▸ **Exercise description**: Exact reproduction is required for the lines below starting at the line with "conversación digital" and ending at the line with "των Ελλήνων Εβραίων αδελφών μας. Απορρίπτουμε", both included. No other lines, and no pictures.

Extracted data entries

==================================================

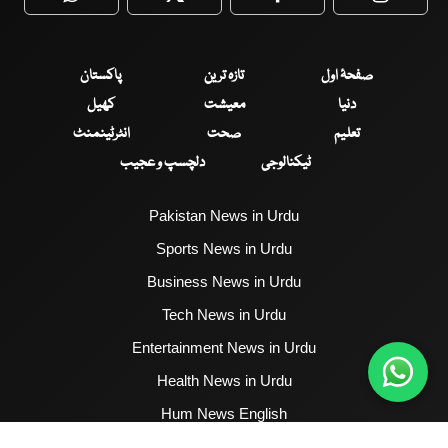
WhatsApp
Twitter
Facebook
Faceboo
صفحۂ اول
تازہ ترین
پاکستان
دنیا
معیشت
کھیل
تعلیم
صحت
انٹرٹینمنٹ
ٹیکنالوجی
دلچسپ و عجیب
Pakistan News in Urdu
Sports News in Urdu
Business News in Urdu
Tech News in Urdu
Entertainment News in Urdu
Health News in Urdu
Hum News English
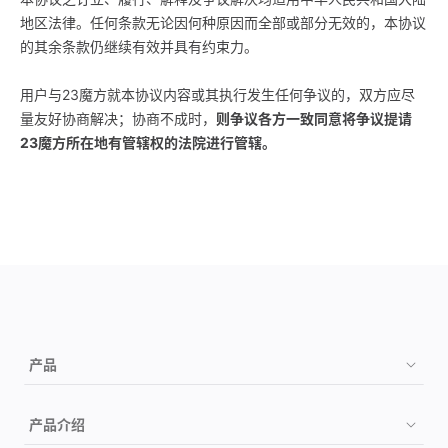
地区法律。任何条款无论因何种原因而全部或部分无效的，本协议
的其余条款仍继续有效并具有约束力。
用户与23魔方就本协议内容或其执行发生任何争议的，双方应尽
量友好协商解决；协商不成时，
则争议各方一致同意将争议提请
23魔方所在地有管辖权的法院进行管辖。
产品
购买
产品介绍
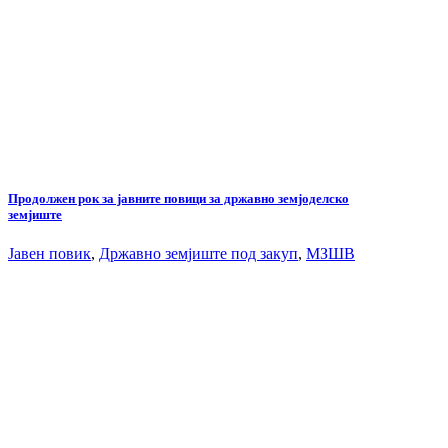
Продолжен рок за јавните повици за државно земјоделско
земјиште
Јавен повик
,
Државно земјиште под закуп
,
МЗШВ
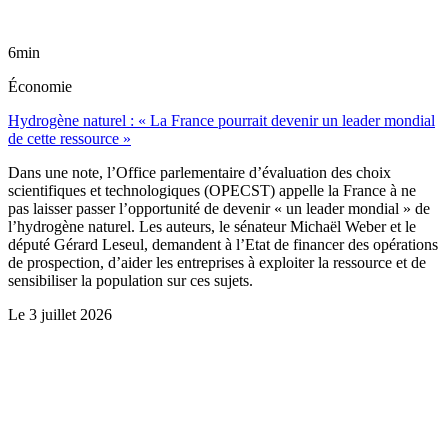
6min
Économie
Hydrogène naturel : « La France pourrait devenir un leader mondial
de cette ressource »
Dans une note, l’Office parlementaire d’évaluation des choix
scientifiques et technologiques (OPECST) appelle la France à ne
pas laisser passer l’opportunité de devenir « un leader mondial » de
l’hydrogène naturel. Les auteurs, le sénateur Michaël Weber et le
député Gérard Leseul, demandent à l’Etat de financer des opérations
de prospection, d’aider les entreprises à exploiter la ressource et de
sensibiliser la population sur ces sujets.
Le
3 juillet 2026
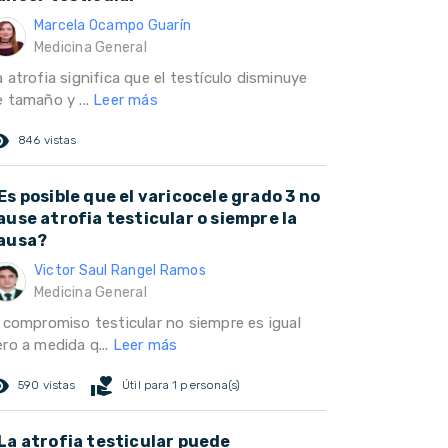
Marcela Ocampo Guarín
Medicina General
 atrofia significa que el testículo disminuye
e tamaño y ...
Leer más
ed_eye
846 vistas
Es posible que el varicocele grado 3 no
ause atrofia testicular o siempre la
ausa?
Victor Saul Rangel Ramos
Medicina General
l compromiso testicular no siempre es igual
ero a medida q...
Leer más
ed_eye
volunteer_activism
590 vistas
Útil para 1 persona(s)
La atrofia testicular puede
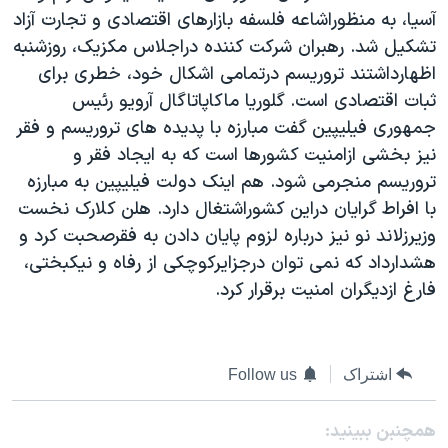
آسيا، به منظوراشاعه فلسفه بازارهای اقتصادی و تجارت آزاد
دنبال کنید
مستندها
فرهنگ و زندگی
تشکيل شد. رهبران شرکت کننده دراجلاس مکزيک، روزشنبه
حقوق شهروندی
انتخابات ریاست جمهوری آمریکا ۲۰۲۴
اظهارداشتند تروريسم درتمامی اشکال خود، خطری برای
اقتصادی
حمله جمهوری اسلامی به اسرائیل
ثبات اقتصادی است. گلوريا ماکاپاتاگال آرويو رئيس
جمهوری فيليپين گفت مبارزه با پديده های تروريسم و فقر
رمز مهسا
علم و فناوری
زبانهای مختلف
نيز بخشی ازامنيت کشورها است که به ايجاد فقر و
اسرائیل در جنگ
ورزش زنان در ایران
تروريسم منجرمی شود. هم اينک دولت فيليپين به مبارزه
گالری عکس
اعتراضات زن، زندگی، آزادی
با افراط گرايان دراين کشوراشتغال دارد. هلن کلارک نخست
وزيرزلاند نو نيز درباره لزوم پايان دادن به فقرصحبت کرد و
آرشیو پخش زنده
مجموعه مستندهای دادخواهی
هشدارداد که نمی توان درجزايرکوچکی از رفاه و نيکبختی،
تریبونال مردمی آبان ۹۸
فارغ ازديگران امنيت برقرار کرد.
دادگاه حمید نوری
چهل سال گروگان‌گیری
اشتراک
Follow us
قانون شفافیت دارائی کادر رهبری ایران
اعتراضات مردمی آبان ۹۸
همچنبن ببینید:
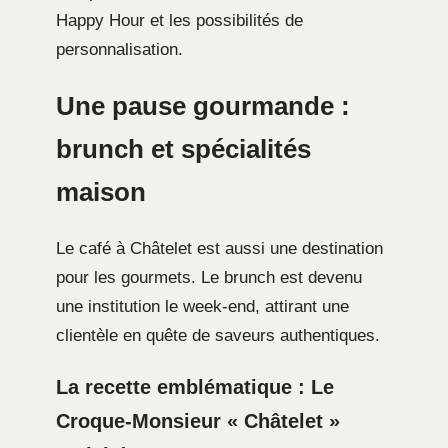
Happy Hour et les possibilités de
personnalisation.
Une pause gourmande :
brunch et spécialités
maison
Le café à Châtelet est aussi une destination
pour les gourmets. Le brunch est devenu
une institution le week-end, attirant une
clientèle en quête de saveurs authentiques.
La recette emblématique : Le
Croque-Monsieur « Châtelet »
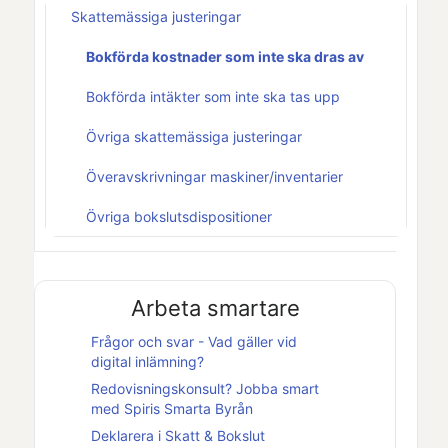
Skattemässiga justeringar
Bokförda kostnader som inte ska dras av
Bokförda intäkter som inte ska tas upp
Övriga skattemässiga justeringar
Överavskrivningar maskiner/inventarier
Övriga bokslutsdispositioner
Arbeta smartare
Frågor och svar - Vad gäller vid
digital inlämning?
Redovisningskonsult? Jobba smart
med
Spiris Smarta Byrån
Deklarera i
Skatt & Bokslut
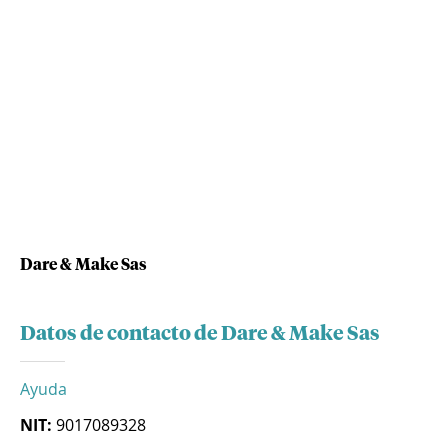
Dare & Make Sas
Datos de contacto de Dare & Make Sas
Ayuda
NIT:
9017089328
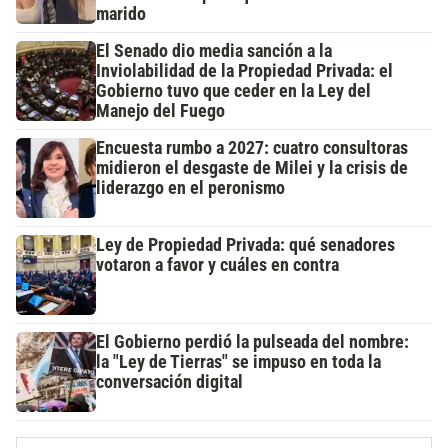
marido
El Senado dio media sanción a la
Inviolabilidad de la Propiedad Privada: el
Gobierno tuvo que ceder en la Ley del
Manejo del Fuego
Encuesta rumbo a 2027: cuatro consultoras
midieron el desgaste de Milei y la crisis de
liderazgo en el peronismo
Ley de Propiedad Privada: qué senadores
votaron a favor y cuáles en contra
El Gobierno perdió la pulseada del nombre:
la "Ley de Tierras" se impuso en toda la
conversación digital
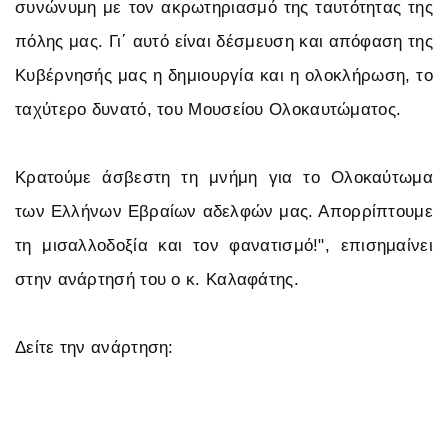
συνώνυμη με τον ακρωτηριασμό της ταυτότητας της
πόλης μας. Γι΄ αυτό είναι δέσμευση και απόφαση της
Κυβέρνησής μας η δημιουργία και η ολοκλήρωση, το
ταχύτερο δυνατό, του Μουσείου Ολοκαυτώματος.
Κρατούμε άσβεστη τη μνήμη για το Ολοκαύτωμα
των Ελλήνων Εβραίων αδελφών μας. Απορρίπτουμε
τη μισαλλοδοξία και τον φανατισμό!", επισημαίνει
στην ανάρτησή του ο κ. Καλαφάτης.
Δείτε την ανάρτηση:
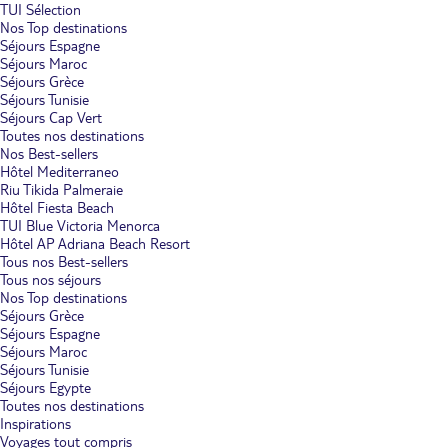
TUI Sélection
Nos Top destinations
Séjours Espagne
Séjours Maroc
Séjours Grèce
Séjours Tunisie
Séjours Cap Vert
Toutes nos destinations
Nos Best-sellers
Hôtel Mediterraneo
Riu Tikida Palmeraie
Hôtel Fiesta Beach
TUI Blue Victoria Menorca
Hôtel AP Adriana Beach Resort
Tous nos Best-sellers
Tous nos séjours
Nos Top destinations
Séjours Grèce
Séjours Espagne
Séjours Maroc
Séjours Tunisie
Séjours Egypte
Toutes nos destinations
Inspirations
Voyages tout compris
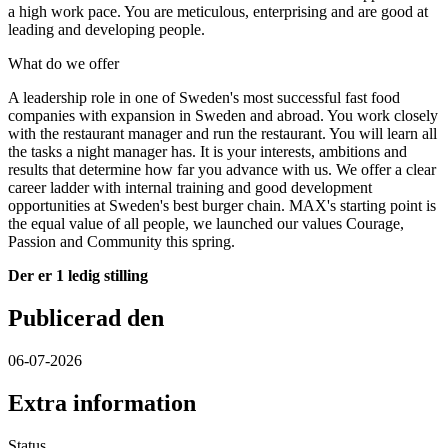
a high work pace. You are meticulous, enterprising and are good at
leading and developing people.
What do we offer
A leadership role in one of Sweden's most successful fast food
companies with expansion in Sweden and abroad. You work closely
with the restaurant manager and run the restaurant. You will learn all
the tasks a night manager has. It is your interests, ambitions and
results that determine how far you advance with us. We offer a clear
career ladder with internal training and good development
opportunities at Sweden's best burger chain. MAX's starting point is
the equal value of all people, we launched our values ​​Courage,
Passion and Community this spring.
Der er 1 ledig stilling
Publicerad den
06-07-2026
Extra information
Status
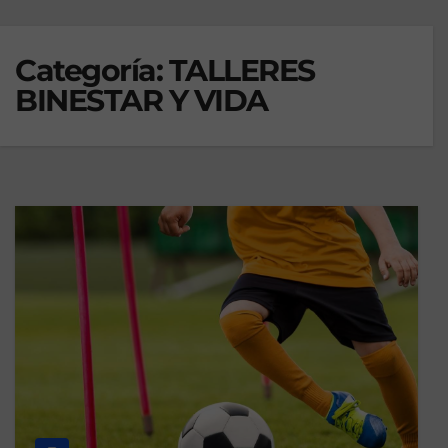
Categoría:
TALLERES
BINESTAR Y VIDA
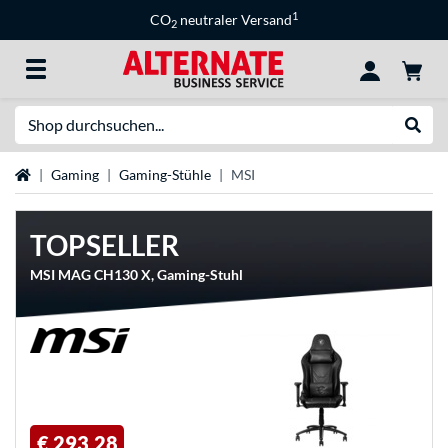
1
CO
neutraler Versand
2
Suche
Suche
Startseite
Gaming
Gaming-Stühle
MSI
TOPSELLER
MSI MAG CH130 X, Gaming-Stuhl
€ 293,28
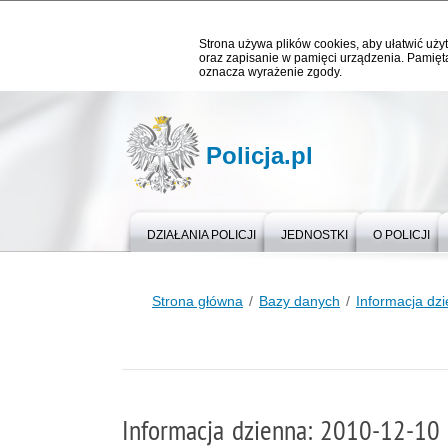
Strona używa plików cookies, aby ułatwić użyt
oraz zapisanie w pamięci urządzenia. Pamięta
oznacza wyrażenie zgody.
Policja.pl
DZIAŁANIA POLICJI
JEDNOSTKI
O POLICJI
Strona główna
Bazy danych
Informacja dz
Informacja dzienna: 2010-12-10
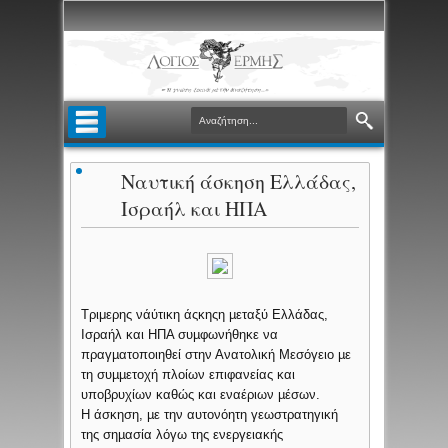
Ναυτική άσκηση Ελλάδας,
Ισραήλ και ΗΠΑ
Τριμερης νάύτικη άςκηςη µεταξύ Ελλάδας,
Ισραήλ και ΗΠΑ συµφωνήθηκε να
πραγµατοποιηθεί στην Ανατολική Μεσόγειο µε
τη συµµετοχή πλοίων επιφανείας και
υποβρυχίων καθώς και εναέριων µέσων.
Η άσκηση, µε την αυτονόητη γεωστρατηγική
της σηµασία λόγω της ενεργειακής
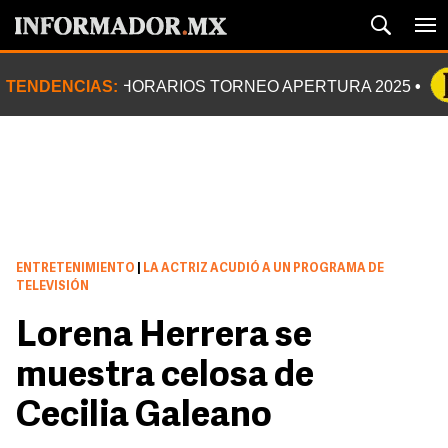
TENDENCIAS:
HORARIOS TORNEO APERTURA 2025
ENTRETENIMIENTO
|
LA ACTRIZ ACUDIÓ A UN PROGRAMA DE
TELEVISIÓN
Lorena Herrera se
muestra celosa de
Cecilia Galeano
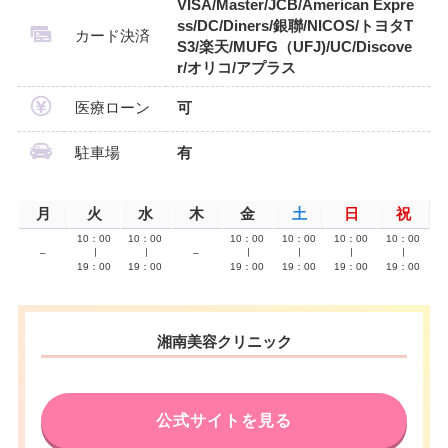
VISA/Master/JCB/American Expre
ss/DC/Diners/銀聯/NICOS/トヨタT
カード決済
S3/楽天/MUFG（UFJ)/UC/Discove
r/オリコ/アプラス
医療ローン
可
駐車場
有
月
火
水
木
金
土
日
祝
10：00
10：00
10：00
10：00
10：00
10：00
–
∣
∣
–
∣
∣
∣
∣
19：00
19：00
19：00
19：00
19：00
19：00
湘南美容クリニック
公式サイトを見る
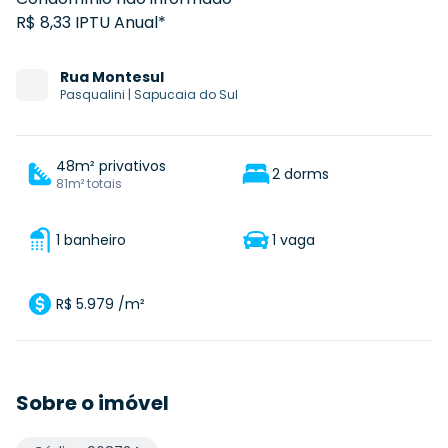
R$ 8,33 IPTU Anual*
Rua
Montesul
Pasqualini
|
Sapucaia do Sul
48m² privativos
2 dorms
81m² totais
1 banheiro
1 vaga
R$ 5.979 /m²
Sobre o imóvel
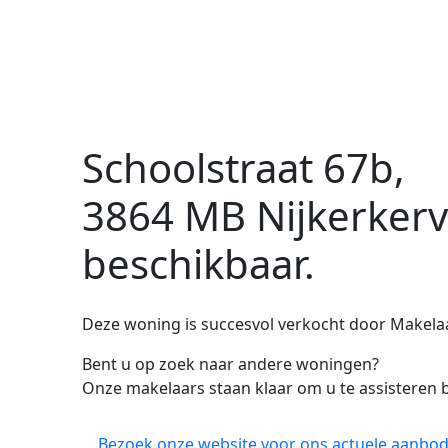
Schoolstraat 67b,
3864 MB Nijkerker
beschikbaar.
Deze woning is succesvol verkocht door Makelaar
Bent u op zoek naar andere woningen?
Onze makelaars staan klaar om u te assisteren b
Bezoek onze website voor ons actuele aanbod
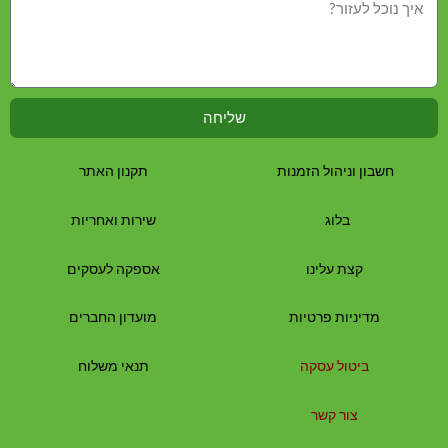
שליחה
חשבון וניהול הזמנות
תקנון האתר
בלוג
שירות ואחריות
קצת עלינו
אספקה לעסקים
מדיניות פרטיות
מועדון החברים
ביטול עסקה
תנאי משלוח
צור קשר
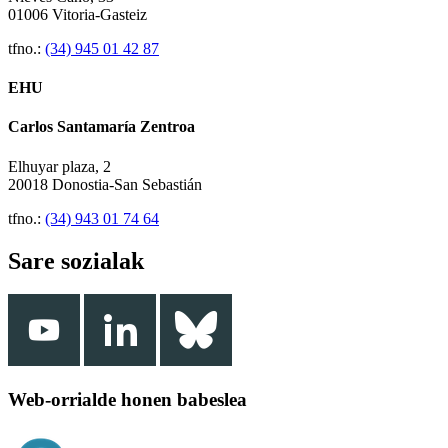
01006 Vitoria-Gasteiz
tfno.:
(34) 945 01 42 87
EHU
Carlos Santamaría Zentroa
Elhuyar plaza, 2
20018 Donostia-San Sebastián
tfno.:
(34) 943 01 74 64
Sare sozialak
Web-orrialde honen babeslea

==================================================

▸ **Task answer**:
conversación digital
συνώνυμη με τον ακρωτηριασμό της ταυτότητας της
πόλης μας. Γι΄ αυτό είναι δέσμευση και απόφαση της
Κυβέρνησής μας η δημιουργία και η ολοκλήρωση, το
ταχύτερο δυνατό, του Μουσείου Ολοκαυτώματος.
Κρατούμε άσβεστη τη μνήμη για το Ολοκαύτωμα
των Ελλήνων Εβραίων αδελφών μας. Απορρίπτουμε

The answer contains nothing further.